• **DATA FOR PROCESSING**:
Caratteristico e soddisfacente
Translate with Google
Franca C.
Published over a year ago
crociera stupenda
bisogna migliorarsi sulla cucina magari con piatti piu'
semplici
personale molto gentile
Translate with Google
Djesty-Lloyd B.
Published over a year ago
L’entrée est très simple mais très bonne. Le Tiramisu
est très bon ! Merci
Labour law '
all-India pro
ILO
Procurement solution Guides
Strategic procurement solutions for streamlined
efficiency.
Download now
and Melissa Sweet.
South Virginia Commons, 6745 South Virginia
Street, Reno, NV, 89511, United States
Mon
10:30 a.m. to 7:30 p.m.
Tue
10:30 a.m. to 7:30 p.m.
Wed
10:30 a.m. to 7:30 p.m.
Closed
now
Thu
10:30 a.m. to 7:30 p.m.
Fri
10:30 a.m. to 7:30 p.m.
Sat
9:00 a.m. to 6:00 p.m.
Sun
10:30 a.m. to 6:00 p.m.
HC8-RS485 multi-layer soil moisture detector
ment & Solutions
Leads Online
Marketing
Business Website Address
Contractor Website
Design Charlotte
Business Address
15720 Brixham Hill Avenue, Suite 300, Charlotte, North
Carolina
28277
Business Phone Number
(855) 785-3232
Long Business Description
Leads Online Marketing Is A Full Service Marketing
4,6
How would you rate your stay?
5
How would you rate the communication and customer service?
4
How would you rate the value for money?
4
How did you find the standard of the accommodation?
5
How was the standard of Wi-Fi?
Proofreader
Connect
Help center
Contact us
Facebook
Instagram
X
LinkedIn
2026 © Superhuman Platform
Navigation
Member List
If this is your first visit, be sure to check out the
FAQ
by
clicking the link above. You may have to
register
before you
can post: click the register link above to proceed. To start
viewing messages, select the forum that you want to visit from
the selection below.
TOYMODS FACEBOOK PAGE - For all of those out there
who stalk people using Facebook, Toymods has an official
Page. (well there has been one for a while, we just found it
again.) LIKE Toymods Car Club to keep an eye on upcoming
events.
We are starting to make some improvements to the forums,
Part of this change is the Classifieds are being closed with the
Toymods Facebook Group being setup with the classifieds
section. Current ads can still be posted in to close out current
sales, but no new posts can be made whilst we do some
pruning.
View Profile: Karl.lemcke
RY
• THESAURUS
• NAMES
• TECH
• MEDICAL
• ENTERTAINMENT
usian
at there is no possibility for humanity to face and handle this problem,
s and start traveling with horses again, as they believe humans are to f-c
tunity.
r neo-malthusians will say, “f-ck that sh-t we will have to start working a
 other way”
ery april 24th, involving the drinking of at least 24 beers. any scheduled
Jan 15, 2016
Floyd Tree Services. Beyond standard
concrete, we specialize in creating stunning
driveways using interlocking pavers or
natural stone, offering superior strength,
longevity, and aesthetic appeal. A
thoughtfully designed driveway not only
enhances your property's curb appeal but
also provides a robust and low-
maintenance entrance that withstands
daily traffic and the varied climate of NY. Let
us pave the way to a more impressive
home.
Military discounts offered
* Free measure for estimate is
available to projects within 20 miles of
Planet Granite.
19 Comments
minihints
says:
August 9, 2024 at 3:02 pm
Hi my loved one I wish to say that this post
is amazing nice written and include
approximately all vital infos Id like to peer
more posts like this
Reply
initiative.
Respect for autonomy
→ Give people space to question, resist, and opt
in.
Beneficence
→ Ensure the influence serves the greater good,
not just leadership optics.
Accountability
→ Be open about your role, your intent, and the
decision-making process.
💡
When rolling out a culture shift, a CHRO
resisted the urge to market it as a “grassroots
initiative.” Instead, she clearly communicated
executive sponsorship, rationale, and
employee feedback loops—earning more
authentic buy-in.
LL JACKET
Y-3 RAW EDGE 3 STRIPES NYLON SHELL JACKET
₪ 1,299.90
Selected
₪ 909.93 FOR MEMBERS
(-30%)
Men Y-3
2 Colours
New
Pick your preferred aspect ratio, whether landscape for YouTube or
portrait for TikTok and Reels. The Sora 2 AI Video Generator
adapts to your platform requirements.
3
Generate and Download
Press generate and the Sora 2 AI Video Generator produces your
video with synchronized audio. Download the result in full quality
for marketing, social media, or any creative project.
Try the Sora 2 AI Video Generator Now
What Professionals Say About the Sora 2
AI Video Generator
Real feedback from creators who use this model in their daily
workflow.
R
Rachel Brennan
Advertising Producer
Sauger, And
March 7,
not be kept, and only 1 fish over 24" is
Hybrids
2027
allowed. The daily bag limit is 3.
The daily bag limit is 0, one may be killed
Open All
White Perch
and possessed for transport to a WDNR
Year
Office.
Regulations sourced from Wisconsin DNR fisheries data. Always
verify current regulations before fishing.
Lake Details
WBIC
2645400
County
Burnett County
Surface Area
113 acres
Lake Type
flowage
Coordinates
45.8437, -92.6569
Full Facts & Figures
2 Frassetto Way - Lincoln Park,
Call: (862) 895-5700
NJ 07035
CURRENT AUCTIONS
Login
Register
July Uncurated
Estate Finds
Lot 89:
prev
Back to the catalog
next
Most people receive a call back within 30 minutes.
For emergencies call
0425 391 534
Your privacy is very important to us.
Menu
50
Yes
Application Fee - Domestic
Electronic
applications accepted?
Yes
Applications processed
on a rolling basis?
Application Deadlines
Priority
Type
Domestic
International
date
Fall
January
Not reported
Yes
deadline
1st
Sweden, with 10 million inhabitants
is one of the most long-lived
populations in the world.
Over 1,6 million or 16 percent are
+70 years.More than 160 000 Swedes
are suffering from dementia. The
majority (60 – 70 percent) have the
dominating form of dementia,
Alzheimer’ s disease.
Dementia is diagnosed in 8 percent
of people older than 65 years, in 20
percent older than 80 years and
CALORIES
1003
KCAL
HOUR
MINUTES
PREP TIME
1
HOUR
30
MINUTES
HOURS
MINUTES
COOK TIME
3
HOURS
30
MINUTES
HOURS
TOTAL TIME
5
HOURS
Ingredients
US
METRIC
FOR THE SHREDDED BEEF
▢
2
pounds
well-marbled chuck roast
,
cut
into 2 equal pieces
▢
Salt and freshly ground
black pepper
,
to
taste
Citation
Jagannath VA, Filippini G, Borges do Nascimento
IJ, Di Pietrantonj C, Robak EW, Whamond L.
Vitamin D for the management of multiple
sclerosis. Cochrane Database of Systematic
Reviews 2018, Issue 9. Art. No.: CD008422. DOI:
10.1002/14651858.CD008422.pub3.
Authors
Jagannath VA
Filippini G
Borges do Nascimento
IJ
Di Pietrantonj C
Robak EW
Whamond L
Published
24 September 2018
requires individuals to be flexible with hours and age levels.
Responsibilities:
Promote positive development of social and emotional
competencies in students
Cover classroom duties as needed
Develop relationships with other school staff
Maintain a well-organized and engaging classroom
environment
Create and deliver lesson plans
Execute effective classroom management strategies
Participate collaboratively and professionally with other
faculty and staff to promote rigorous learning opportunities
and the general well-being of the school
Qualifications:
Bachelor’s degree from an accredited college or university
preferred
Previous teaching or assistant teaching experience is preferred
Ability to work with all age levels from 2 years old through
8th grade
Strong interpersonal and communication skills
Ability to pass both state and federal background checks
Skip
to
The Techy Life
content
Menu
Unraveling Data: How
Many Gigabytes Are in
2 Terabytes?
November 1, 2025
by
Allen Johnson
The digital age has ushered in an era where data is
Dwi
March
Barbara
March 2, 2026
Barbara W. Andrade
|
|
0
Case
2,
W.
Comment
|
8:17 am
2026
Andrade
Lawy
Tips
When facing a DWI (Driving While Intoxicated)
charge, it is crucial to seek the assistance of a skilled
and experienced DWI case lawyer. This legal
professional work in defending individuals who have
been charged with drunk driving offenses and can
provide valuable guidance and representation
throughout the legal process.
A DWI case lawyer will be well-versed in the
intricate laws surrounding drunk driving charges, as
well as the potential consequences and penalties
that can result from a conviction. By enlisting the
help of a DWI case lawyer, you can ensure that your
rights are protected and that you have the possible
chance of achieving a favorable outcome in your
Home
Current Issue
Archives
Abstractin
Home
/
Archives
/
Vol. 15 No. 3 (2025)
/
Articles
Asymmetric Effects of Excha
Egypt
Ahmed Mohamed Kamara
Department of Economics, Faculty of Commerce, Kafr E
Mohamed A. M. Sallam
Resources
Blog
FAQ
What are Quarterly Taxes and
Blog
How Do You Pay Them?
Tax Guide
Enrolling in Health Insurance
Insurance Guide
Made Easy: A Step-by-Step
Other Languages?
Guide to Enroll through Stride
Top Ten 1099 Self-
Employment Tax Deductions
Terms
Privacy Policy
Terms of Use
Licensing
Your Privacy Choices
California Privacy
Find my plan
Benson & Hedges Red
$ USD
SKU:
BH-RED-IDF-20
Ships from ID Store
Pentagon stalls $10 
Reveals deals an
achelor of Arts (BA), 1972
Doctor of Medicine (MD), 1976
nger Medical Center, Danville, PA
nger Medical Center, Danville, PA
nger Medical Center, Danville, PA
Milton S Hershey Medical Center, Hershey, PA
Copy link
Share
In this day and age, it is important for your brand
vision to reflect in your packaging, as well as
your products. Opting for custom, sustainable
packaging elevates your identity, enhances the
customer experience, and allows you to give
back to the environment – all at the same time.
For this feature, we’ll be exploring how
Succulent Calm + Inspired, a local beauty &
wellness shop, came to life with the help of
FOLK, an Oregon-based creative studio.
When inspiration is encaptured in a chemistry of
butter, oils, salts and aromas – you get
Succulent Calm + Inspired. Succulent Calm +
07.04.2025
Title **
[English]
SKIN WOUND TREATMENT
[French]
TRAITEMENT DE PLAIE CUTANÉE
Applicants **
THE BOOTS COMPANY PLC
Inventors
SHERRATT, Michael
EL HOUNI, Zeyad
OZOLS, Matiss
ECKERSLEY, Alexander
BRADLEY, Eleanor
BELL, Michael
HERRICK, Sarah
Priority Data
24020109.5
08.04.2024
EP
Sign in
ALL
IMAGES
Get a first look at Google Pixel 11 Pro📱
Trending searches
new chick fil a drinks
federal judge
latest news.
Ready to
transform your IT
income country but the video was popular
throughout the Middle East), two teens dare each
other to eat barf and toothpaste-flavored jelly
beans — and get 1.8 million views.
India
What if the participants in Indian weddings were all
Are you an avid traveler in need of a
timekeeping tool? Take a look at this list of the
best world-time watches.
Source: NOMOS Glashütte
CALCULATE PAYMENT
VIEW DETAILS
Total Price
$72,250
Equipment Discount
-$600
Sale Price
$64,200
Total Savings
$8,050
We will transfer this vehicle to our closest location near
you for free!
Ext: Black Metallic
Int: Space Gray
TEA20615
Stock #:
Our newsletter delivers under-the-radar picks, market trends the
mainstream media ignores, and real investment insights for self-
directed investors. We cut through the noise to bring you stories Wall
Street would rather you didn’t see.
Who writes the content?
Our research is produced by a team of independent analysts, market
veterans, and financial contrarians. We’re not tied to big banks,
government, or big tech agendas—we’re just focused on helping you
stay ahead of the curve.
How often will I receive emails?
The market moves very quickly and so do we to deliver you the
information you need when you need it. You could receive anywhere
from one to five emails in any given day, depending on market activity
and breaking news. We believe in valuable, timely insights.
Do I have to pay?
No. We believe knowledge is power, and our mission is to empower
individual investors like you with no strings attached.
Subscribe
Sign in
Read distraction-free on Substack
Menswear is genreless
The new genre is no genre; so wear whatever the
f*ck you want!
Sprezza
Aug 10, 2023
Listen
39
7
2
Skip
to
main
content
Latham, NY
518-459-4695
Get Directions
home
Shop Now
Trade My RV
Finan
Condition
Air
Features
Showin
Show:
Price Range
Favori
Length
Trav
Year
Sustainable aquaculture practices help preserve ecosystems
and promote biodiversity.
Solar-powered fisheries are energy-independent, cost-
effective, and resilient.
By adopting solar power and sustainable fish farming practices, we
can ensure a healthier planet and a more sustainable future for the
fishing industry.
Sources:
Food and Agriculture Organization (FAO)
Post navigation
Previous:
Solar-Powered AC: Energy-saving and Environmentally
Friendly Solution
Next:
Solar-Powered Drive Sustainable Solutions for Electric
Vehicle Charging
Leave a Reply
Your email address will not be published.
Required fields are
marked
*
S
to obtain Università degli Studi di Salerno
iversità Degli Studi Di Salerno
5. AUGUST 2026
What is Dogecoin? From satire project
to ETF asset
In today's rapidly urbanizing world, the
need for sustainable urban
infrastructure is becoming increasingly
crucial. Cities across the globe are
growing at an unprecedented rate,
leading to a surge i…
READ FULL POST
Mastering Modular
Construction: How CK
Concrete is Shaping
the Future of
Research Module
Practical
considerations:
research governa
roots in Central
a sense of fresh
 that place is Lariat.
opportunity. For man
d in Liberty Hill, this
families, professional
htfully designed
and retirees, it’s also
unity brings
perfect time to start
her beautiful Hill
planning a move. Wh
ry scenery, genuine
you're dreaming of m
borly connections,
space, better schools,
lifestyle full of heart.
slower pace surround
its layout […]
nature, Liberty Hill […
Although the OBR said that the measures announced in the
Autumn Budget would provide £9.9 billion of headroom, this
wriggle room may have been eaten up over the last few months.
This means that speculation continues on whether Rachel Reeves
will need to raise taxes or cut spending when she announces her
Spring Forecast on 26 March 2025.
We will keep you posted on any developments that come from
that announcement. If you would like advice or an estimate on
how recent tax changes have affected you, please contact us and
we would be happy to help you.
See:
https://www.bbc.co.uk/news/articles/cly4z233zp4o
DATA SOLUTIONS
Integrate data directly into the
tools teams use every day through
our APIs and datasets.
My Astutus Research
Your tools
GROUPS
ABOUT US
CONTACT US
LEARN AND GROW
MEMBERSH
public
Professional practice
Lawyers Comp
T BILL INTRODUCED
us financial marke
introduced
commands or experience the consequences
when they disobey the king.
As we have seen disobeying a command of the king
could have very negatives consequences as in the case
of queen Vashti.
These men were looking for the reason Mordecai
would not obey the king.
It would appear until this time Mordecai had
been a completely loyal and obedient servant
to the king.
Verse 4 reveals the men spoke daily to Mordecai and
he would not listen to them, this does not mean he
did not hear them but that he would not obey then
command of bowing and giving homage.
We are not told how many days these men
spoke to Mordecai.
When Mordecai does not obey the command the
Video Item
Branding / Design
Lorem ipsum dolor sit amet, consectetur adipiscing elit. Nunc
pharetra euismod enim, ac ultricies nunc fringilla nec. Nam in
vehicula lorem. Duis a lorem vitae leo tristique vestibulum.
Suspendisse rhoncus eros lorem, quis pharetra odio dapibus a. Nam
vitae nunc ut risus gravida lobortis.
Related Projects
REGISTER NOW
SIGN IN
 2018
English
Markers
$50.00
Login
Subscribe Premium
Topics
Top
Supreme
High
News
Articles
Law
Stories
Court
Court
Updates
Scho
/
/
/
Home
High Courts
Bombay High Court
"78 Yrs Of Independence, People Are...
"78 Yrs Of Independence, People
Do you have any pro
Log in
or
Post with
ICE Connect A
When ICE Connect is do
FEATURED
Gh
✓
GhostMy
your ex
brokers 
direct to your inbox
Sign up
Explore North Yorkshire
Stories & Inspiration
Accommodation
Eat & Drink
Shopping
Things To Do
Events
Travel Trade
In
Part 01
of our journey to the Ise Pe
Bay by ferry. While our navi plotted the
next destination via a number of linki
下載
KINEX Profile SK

• **EXERCISE BRIEF**: Filter the data down to the lines that contain the string "again", and copy them.

• **ANSWER TO THIS PROBLEM**:
again.) LIKE Toymods Car Club to keep an eye on upcoming
s and start traveling with horses again, as they believe humans are to f-c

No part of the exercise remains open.